3. A system as claimed in claim 1 or claims 2, further including a computerised server capable of communicating with the learner device, the computerised server including: an operational analytics component including a set of operational limitations against which usage event data may be measured;

a receiving component for receiving time-stamped usage event data from a plurality of learner devices;

an events analytics component for analysing event usage data received from learner devices against the set of operational limitations and assigning a status to each learner for which event usage data was received;

an educator component for receiving operational limitations from an educator device; and a reporting component for reporting time-stamped learner event usage data, together with a status indicator associated with the assigned status of each learner, to the educator device.

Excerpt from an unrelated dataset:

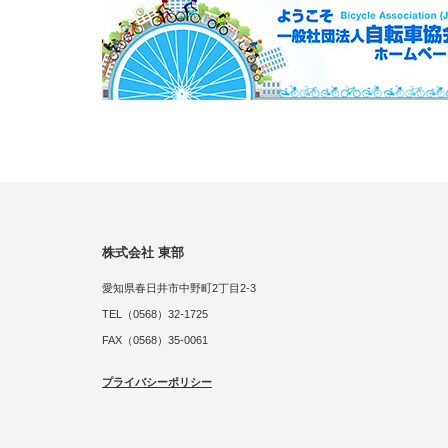
株式会社 東部
愛知県春日井市中野町2丁目2-3
TEL（0568）32-1725
FAX（0568）35-0061
プライバシーポリシー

A system for monitoring learner activity in an educational infrastructure, the system including a computerised server capable of communicating with a learner device associated with a learner and having a software application resident therein, the computerised server including:

an operational analytics component including a set of operational limitations against which usage event data may be measured;

a receiving component for receiving time-stamped usage event data from a plurality of learner devices;

an events analytics component for analysing event usage data received from learner devices against the set of operational limitations and assigning a status to each learner for which event usage data was received;

an educator component for receiving operational limitations from an educator device; and

a reporting component for reporting time-stamped learner event usage data, together with a status indicator associated with the assigned status of each learner, to the educator device.

A method of monitoring learner activity in an educational infrastructure, the method being conducted at a learner device associated with a learner and having a software application resident therein, the method including the steps of:

identifying, with an events monitoring component of the software application, usage events that occur while the learner interacts with and/or within the software application;

time-stamping, with a time-stamping component of the software application, the identified usage events;

locally storing time-stamped usage events; and

transmitting, with a transmitting component, stored, time-stamped usage events to a computerised server when a communications link with the computerised server becomes available.

A method as claimed in claim 5, wherein the step of identifying the usage events includes identifying one or more of an initial initialisation of the software application, closing or otherwise temporary inactiveness of the software application, subsequent initialisation of the software application, identification and marking of alternative learning material, individual pages or sections of such learning material accessed by a learner from within the device application, general device application error events, accessing by the learner of additionally pushed content from an educator or instructor, and actions that may be deemed irregular within a given set of limitations within which the monitoring component is operating as usage events.

A method of monitoring learner activity in an educational infrastructure, the method being conducted at a computerised server capable of communicating with a learner device associated with a learner and having a software application resident therein, the method including the steps of:

receiving from a plurality of learner devices, each uniquely associated with a learner, time-stamped usage event data relating to the learners' interaction with a learner device software application;

analysing, with an operational analytics component of the software application, the time-stamped usage event data taking into consideration a set of operational limitations;

assigning statuses to each learner for which event usage data was received and analysed based on a set of operational limitations against which the received usage event data was compared; and

transmitting, with a reporting component, time-stamped learner event usage data, together with a status indicator associated with the assigned status of each learner, to one or more educator devices.